*Excerpted data*.
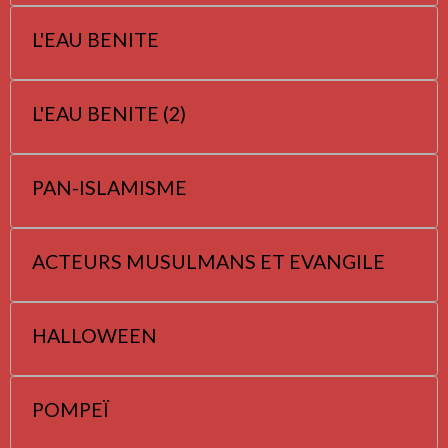
L'EAU BENITE
L'EAU BENITE (2)
PAN-ISLAMISME
ACTEURS MUSULMANS ET EVANGILE
HALLOWEEN
POMPEÏ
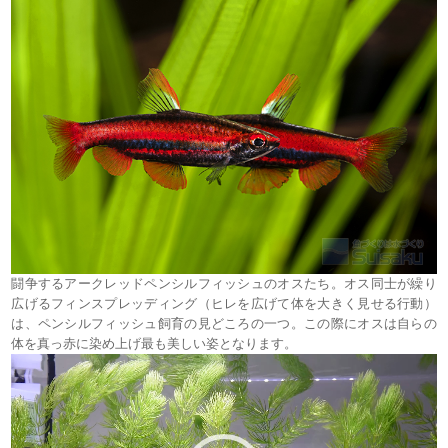
闘争するアークレッドペンシルフィッシュのオスたち。オス同士が繰り
広げるフィンスプレッディング（ヒレを広げて体を大きく見せる行動）
は、ペンシルフィッシュ飼育の見どころの一つ。この際にオスは自らの
体を真っ赤に染め上げ最も美しい姿となります。
動
画
プ
レ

*Exercise*.
Give back exactly the lines from the one containing "闘争するアークレッドペンシルフィッシュのオスたち。オス同士が繰り" through the end of the listing above, with both ends included and nothing added.

*Response below*.
闘争するアークレッドペンシルフィッシュのオスたち。オス同士が繰り
広げるフィンスプレッディング（ヒレを広げて体を大きく見せる行動）
は、ペンシルフィッシュ飼育の見どころの一つ。この際にオスは自らの
体を真っ赤に染め上げ最も美しい姿となります。
動
画
プ
レ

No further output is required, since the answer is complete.